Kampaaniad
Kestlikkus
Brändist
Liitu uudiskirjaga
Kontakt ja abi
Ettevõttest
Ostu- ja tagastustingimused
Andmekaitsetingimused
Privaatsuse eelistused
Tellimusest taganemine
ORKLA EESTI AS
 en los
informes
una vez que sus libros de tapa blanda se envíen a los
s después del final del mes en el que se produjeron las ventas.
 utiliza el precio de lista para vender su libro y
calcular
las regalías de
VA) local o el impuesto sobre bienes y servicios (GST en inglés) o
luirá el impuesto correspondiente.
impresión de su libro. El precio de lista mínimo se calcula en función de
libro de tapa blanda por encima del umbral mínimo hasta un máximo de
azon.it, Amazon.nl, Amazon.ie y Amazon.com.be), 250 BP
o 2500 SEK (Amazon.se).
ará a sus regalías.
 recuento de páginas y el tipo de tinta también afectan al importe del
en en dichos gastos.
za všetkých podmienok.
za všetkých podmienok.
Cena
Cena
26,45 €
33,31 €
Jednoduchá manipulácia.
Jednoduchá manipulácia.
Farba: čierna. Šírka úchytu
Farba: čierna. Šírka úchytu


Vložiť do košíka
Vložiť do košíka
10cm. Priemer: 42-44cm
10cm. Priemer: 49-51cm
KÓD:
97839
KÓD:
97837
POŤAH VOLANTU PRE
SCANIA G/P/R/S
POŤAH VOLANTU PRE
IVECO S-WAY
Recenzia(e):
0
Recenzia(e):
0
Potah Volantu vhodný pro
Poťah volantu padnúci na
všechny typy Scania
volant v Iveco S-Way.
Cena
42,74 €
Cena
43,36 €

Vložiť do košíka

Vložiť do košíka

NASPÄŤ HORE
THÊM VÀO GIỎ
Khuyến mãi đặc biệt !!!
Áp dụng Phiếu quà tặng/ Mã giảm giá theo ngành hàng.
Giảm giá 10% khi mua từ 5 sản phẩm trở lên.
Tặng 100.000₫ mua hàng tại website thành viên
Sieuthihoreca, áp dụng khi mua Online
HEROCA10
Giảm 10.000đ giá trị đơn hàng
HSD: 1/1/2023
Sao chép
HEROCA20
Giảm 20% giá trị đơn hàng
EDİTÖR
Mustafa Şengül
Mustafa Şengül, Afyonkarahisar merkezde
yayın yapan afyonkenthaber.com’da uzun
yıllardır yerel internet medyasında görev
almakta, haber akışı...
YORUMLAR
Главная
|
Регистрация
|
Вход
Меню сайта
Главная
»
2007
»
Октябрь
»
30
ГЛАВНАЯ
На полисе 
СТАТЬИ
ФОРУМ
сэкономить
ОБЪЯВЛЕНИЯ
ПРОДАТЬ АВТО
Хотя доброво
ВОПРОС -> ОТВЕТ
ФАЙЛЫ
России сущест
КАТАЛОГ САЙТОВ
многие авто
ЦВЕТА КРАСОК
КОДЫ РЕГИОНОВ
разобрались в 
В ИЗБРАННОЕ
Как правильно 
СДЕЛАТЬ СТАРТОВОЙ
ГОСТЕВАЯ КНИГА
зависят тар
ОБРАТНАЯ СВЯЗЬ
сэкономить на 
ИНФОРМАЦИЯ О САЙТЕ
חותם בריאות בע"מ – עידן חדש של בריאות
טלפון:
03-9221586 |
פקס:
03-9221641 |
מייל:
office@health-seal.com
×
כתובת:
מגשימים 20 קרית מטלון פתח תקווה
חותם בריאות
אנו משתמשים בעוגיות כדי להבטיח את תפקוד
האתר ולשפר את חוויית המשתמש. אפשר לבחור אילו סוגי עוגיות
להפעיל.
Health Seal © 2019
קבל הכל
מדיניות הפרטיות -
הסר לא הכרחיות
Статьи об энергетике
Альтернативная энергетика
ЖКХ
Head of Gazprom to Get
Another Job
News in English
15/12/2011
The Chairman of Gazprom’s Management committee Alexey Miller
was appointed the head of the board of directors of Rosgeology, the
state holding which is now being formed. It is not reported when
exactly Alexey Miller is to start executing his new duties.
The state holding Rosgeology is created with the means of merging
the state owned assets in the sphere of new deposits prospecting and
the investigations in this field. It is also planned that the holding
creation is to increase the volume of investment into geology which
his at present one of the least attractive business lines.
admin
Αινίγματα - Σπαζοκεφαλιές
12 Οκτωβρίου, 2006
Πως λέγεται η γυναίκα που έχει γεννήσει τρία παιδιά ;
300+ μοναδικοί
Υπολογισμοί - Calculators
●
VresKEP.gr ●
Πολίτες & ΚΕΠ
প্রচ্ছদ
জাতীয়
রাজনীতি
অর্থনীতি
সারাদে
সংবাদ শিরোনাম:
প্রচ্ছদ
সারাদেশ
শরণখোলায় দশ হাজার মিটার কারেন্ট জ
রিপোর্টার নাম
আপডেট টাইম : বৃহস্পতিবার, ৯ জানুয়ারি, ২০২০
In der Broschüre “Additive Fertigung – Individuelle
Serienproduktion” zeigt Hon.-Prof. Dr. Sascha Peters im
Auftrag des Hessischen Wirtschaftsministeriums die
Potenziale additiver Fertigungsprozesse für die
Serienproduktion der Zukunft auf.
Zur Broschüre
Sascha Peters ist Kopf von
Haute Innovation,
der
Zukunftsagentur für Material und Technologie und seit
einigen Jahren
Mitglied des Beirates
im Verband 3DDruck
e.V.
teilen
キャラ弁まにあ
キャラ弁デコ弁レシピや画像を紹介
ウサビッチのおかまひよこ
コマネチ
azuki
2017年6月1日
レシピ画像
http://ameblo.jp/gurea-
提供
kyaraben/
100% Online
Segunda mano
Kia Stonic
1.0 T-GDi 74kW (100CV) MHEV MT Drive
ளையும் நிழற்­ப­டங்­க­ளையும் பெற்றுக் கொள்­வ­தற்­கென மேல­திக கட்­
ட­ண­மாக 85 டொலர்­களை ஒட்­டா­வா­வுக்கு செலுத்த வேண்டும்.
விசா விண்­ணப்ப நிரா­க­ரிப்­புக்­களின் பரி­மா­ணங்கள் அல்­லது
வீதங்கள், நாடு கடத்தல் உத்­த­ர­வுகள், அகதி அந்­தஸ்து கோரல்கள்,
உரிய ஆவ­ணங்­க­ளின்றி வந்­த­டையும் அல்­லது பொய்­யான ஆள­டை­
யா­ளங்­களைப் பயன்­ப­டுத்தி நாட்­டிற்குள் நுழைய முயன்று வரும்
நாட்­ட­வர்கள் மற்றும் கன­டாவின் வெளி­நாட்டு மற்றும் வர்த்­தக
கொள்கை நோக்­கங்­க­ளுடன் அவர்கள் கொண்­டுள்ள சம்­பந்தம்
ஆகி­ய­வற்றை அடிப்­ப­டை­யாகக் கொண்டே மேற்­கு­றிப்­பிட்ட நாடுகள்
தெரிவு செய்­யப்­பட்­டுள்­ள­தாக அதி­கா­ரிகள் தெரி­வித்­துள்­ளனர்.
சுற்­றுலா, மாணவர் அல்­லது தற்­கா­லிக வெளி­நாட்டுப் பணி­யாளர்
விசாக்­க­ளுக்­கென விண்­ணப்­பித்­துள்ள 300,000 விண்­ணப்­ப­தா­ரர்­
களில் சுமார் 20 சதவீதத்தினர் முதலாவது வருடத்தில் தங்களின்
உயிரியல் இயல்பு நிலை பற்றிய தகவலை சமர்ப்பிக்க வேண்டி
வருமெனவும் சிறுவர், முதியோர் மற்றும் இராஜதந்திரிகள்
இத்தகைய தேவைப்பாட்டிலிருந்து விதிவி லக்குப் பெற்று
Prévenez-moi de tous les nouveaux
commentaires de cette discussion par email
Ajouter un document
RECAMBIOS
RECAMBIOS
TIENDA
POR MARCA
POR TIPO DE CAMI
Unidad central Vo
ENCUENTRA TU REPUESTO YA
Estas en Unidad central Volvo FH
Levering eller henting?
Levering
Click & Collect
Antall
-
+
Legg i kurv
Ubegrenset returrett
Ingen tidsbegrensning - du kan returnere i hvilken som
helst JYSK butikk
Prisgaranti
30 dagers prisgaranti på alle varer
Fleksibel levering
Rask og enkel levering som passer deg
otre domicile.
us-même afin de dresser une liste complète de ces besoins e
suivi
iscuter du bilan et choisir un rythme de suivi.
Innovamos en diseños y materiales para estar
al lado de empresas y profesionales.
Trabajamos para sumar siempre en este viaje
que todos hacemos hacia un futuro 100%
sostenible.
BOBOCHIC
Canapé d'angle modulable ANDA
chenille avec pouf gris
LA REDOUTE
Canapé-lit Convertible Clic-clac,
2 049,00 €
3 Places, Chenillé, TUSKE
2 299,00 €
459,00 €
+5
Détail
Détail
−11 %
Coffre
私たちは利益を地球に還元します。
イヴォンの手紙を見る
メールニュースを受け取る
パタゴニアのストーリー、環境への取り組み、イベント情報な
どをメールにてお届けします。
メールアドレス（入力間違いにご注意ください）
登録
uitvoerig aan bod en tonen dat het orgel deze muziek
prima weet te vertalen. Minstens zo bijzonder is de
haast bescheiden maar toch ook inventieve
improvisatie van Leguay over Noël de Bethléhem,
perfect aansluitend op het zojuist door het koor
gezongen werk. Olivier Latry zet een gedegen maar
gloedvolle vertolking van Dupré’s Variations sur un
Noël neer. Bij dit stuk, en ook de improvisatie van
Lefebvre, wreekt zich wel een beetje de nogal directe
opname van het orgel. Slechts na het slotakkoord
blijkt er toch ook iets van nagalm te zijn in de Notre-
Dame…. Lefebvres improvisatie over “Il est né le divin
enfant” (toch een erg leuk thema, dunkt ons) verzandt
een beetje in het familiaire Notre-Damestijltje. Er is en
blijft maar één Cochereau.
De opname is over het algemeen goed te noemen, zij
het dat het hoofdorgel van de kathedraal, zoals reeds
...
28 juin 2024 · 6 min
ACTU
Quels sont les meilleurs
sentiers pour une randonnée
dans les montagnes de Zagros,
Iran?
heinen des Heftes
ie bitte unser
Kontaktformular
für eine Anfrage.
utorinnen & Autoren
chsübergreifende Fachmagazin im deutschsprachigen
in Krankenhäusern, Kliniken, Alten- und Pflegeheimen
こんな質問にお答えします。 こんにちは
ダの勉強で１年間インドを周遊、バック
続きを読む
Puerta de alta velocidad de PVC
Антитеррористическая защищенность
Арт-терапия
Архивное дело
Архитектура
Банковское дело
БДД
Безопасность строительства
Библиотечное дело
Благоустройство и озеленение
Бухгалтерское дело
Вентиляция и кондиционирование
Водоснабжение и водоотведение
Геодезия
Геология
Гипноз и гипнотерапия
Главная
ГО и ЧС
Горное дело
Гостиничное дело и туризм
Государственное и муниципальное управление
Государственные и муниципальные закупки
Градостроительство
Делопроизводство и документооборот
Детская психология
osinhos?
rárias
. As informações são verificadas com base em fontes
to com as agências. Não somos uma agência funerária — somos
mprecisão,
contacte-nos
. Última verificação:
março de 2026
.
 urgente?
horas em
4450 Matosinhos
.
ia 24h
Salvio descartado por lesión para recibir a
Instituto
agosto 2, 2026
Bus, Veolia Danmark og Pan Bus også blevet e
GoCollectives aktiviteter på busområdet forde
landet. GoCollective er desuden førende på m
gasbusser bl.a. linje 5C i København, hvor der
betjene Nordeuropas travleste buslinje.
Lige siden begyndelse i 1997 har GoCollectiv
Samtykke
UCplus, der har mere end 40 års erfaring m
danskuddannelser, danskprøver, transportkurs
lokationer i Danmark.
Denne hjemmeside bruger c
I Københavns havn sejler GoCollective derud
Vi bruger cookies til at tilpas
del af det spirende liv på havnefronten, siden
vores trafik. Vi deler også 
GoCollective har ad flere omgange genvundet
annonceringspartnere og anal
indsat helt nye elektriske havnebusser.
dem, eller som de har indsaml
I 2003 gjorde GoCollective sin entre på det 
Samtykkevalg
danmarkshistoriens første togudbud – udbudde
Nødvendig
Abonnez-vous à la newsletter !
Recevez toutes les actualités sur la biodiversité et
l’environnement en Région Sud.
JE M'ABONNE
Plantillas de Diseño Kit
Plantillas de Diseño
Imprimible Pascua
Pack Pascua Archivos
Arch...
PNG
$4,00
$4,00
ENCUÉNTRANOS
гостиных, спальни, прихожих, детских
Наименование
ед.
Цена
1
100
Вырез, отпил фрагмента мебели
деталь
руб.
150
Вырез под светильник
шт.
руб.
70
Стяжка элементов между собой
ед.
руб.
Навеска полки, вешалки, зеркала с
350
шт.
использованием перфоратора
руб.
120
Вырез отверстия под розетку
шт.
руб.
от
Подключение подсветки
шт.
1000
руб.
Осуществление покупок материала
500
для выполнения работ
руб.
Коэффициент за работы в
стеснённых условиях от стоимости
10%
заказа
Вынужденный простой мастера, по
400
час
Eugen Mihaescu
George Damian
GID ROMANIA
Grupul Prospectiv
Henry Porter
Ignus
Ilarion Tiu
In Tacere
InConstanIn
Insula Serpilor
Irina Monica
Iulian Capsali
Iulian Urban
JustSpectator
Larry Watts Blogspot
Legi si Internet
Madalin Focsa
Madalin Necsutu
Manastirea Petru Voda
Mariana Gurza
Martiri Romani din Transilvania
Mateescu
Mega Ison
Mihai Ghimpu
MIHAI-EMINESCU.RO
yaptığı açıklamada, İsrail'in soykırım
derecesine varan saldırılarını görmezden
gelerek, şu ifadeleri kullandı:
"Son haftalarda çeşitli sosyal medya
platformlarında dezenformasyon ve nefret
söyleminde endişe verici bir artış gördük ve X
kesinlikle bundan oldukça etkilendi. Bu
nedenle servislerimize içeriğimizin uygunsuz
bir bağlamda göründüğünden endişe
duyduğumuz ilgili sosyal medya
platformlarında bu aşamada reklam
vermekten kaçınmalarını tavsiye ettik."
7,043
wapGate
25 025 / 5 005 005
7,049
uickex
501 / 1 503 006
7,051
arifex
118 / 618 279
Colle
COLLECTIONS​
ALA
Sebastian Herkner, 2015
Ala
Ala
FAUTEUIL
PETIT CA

__What the task asks__: Using the word "impuesto" as the filter, copy each matching line from the material.

__Task solution__:
VA) local o el impuesto sobre bienes y servicios (GST en inglés) o
luirá el impuesto correspondiente.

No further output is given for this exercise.